Work request:
In the records below, the lines from the one containing "IU pide respuestas" through the last are to be reproduced exactly and alone.

Items from a dataset:
══════════

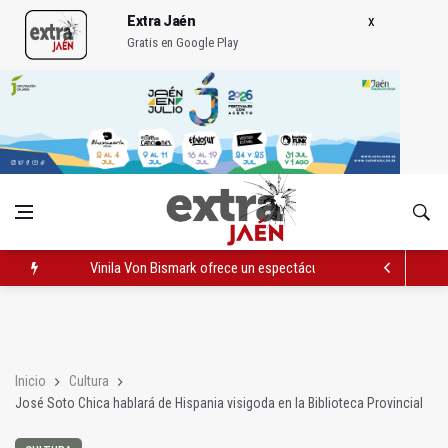
Extra Jaén
Gratis en Google Play
Vinila Von Bismark ofrece un espectáculo "rompedor" en el In
El lateral izquiero sub 23 David Márquez, nuevo fichaje del Rea
IU pide respuestas al Gobierno sobre la situación del ferrocarri
Inicio
Cultura
José Soto Chica hablará de Hispania visigoda en la Biblioteca Provincial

══════════

Output of the task:
IU pide respuestas al Gobierno sobre la situación del ferrocarri
Inicio
Cultura
José Soto Chica hablará de Hispania visigoda en la Biblioteca Provincial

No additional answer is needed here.